Nothing but the line containing "Bosch spojka robotu 00423561" and the lines after it in the entries below should appear, each repeated exactly.

***** Data extracts

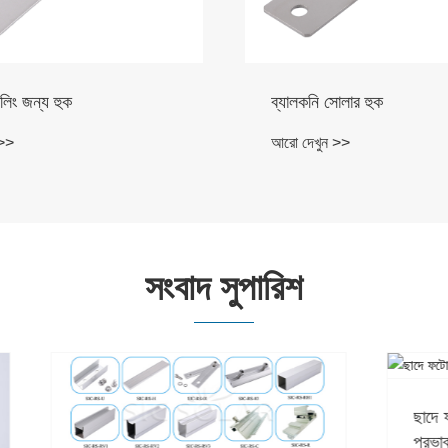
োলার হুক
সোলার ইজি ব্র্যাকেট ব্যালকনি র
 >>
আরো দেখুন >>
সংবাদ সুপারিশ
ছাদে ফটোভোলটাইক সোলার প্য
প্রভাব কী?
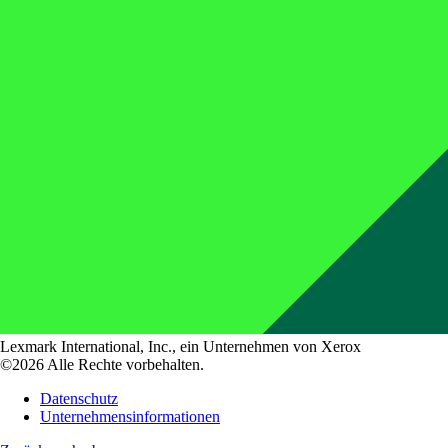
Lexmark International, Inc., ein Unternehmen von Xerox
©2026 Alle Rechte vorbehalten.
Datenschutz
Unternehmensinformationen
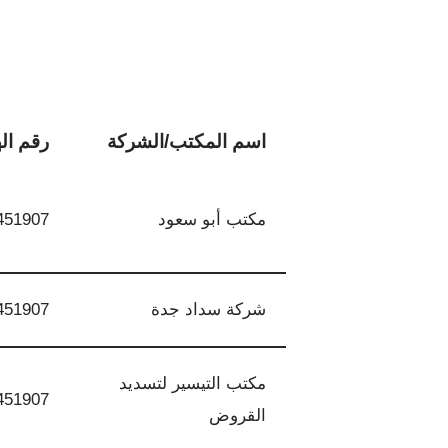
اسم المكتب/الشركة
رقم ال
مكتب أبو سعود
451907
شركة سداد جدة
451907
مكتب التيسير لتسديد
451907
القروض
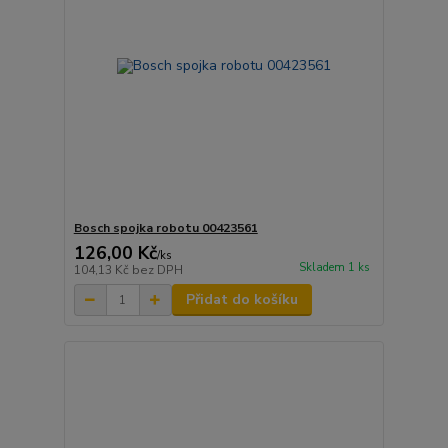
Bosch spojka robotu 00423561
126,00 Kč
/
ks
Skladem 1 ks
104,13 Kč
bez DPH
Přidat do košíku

**********

| Finished task |
Bosch spojka robotu 00423561
126,00 Kč
/
ks
Skladem 1 ks
104,13 Kč
bez DPH
Přidat do košíku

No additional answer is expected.